Is Your AI Analyst Lying? Uncomfortable Truths Revealed

Webinar recap: Andy Cotgreave (co-founder, How to Speak Data) and Francois Lopitaux (SVP of Product, ThoughtSpot) on hallucinations, accountability, and what it actually takes to trust AI with your data.

📌 Key takeaways

  • 1. Polish is not proof. A wrong AI answer looks identical to a right one, and we're wired to trust anything that looks clean and authoritative.
  • 2. If you can't validate it, you're flying blind. Accountability lands on whoever signs off on the number, so any tool worth deploying has to show its work.
  • 3. Determinism comes from architecture, not better prompts. Keep the LLM away from the step where it's most dangerous (generating the query) and the same question returns the same answer every time.
  • 4. "Single source of truth" is marketing. The realistic goal is one governed, shared definition of what your metrics mean before the AI starts answering.
  • 5.The analyst isn't disappearing; the job is changing. The role shifts from building dashboards to managing agents and owning the semantic layer that keeps them honest.

If you've ever watched a colleague confidently present a number that turned out to be wrong (and only realized it after the decision was made), you already understand the tension at the heart of AI analytics. 

The tools are fast, fluent, and convincing; that's exactly the problem.

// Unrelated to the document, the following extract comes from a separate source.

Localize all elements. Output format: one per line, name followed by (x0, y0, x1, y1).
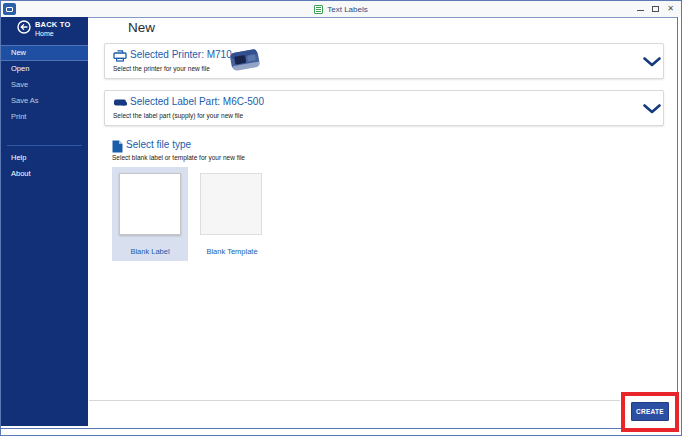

That tension ran through a recent ThoughtSpot session, Is Your AI Analyst Lying to You?, where Andy Cotgreave traded views with Francois Lopitaux, SVP of Product at ThoughtSpot. 

Andy spent 15 years at Tableau as Senior Data Evangelist before going independent; he co-authored The Big Book of Dashboards, runs the How To Speak Data newsletter, and is one of the most influential voices in the field on what AI is actually doing to analytics. 

So this wasn't a vendor-versus-skeptic standoff. Both agree AI is reshaping the discipline. The interesting disagreements were about how—and about who's left holding the bag when the AI gets it wrong.

Here are the five sharpest takeaways for anyone building, buying, or relying on AI-powered analytics.

How do you know if your AI analytics tool is giving you the right numbers?

Andy opened with a story. He'd asked an AI tool to build a dashboard from a US working population dataset. It produced something polished and completely authentic-looking. It wasn't until later, during a live stream, of all things, that someone pointed out the big KPI at the top was simply straight-up wrong. The model had hard-coded a hallucinated number and built calculations around it.

His point wasn't that the tool is useless. It's that we're wired to trust things that look right.

"As human beings, we are suckers for something that is visually appealing because this dashboard looked great."

— Andy Cotgreave

A rigorous analyst running something for production would verify those numbers. But that's not the scenario that worries him. 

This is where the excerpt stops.